No Cut and Run for Bush

Friday, January 12, 2007

Written by Gonzalo Moreno

Wednesday night, U.S. President George W. Bush unveiled his renovated strategy for his country's involvement in Iraq. In a televised speech to the nation that ran in all major and cable news networks, the President revealed that his solution to the Iraq problem is centred on a troop scale-up that will see over 20,000 new American soldiers deployed in Iraq in the next few months.

Bush identified Baghdad as the cornerstone of Iraq's troubles: "Eighty percent of Iraq's sectarian violence occurs within 30 miles of the capital," he cited. "The vast majority of [the new troops] -- five brigades -- will be deployed to Baghdad," Bush went on. The President hopes that the additional troops will, in collaboration with Iraqi security forces, help to weed out terrorists and secure enclave neighbourhoods in the country’s capital.

At the same time, Bush also insisted that the Iraqi government and the Iraqi people should pick up a lot of the slack: "America will hold the Iraqi government to the benchmarks it has announced." This includes pursuing insurgents to the full extent of the law, something that the Government of Prime Minister Nouri al-Maliki has often been reluctant to do.
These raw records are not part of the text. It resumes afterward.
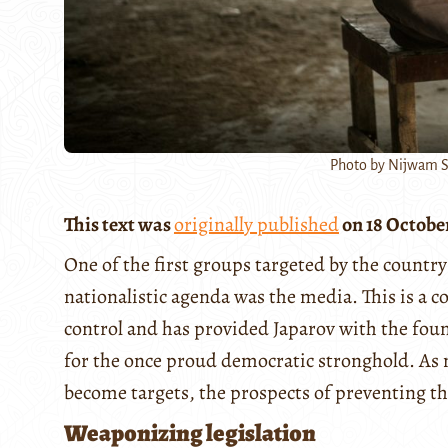
Photo by Nijwam S
This text was
originally published
on 18 Octobe
One of the first groups targeted by the country
nationalistic agenda was the media. This is a 
control and has provided Japarov with the found
for the once proud democratic stronghold. As
become targets, the prospects of preventing t
Weaponizing legislation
Bush also included vague references to an increase in the amount of diplomatic talks to be held in the region, in the hopes that they will help the Iraqi government stand on its own two feet.

In a very rare exercise in self-criticism, Bush assumed responsibility for the quagmire that Iraq has become: "Where mistakes have been made, the responsibility rests with me." However, the recent switch of the balance of power in Congress, and the release of the unflattering findings and recommendations of the bipartisan Iraq Study Group, had many hoping that an assumption of responsibility such as Wednesday's would be coupled with a 180-degree turn in the U.S.’s Iraq policy – an expectation that dramatically failed to come true.

Reactions in Washington and around the world were not favourable. Democratic heavyweights, such as House Speaker Nancy Pelosi, Majority Leaders Harry Reid and Steny Hoyer, and presidential hopefuls Barack Obama and Hillary Clinton, expressed anything but mild scepticism at the plan. This was echoed by some Republicans, most notably would-be presidential candidates Sam Brownback and Chuck Hagel. European Union leaders have voiced similar opinions, while no opinion has been immediately forthcoming from the Canadian Government.